#### Records for the exercise:
-=-=-
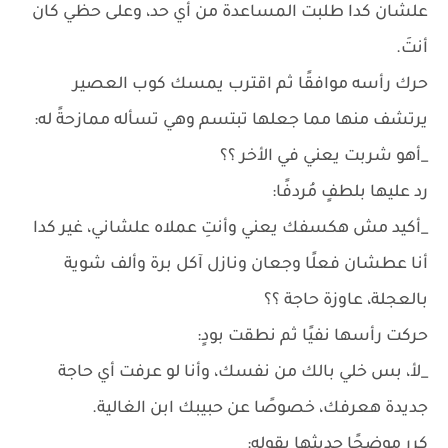
علشان كدا طلبت المساعدة من أي حد، وعلى حظي كان
أنتَ.
حرك رأسه موافقًا ثم اقترب يمسك كوب العصير
يرتشف منها مما جعلها تبتسم وهي تسأله ممازحةً له:
_أهو شربت يعني في الأخر ؟؟
رد عليها بلطفٍ مُردفًا:
_أكيد مش هكسفك يعني وأنتِ عملاه علشاني، غير كدا
أنا عطشان فعلًا وجعان ونازل آكل برة وألف شوية
بالعجلة، عاوزة حاجة ؟؟
حركت رأسها نفيًا ثم نطقت بودٍ:
_لأ، بس خلي بالك من نفسك، وأنا لو عرفت أي حاجة
جديدة هعرفك، خصوصًا عن حبيبك ابن الغالية.
كرر موضحًا حديثها بقوله:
-=-=-
#### Requirement:
Where a line above contains the string "يعني", copy that line.

#### Written solution:
_أهو شربت يعني في الأخر ؟؟
_أكيد مش هكسفك يعني وأنتِ عملاه علشاني، غير كدا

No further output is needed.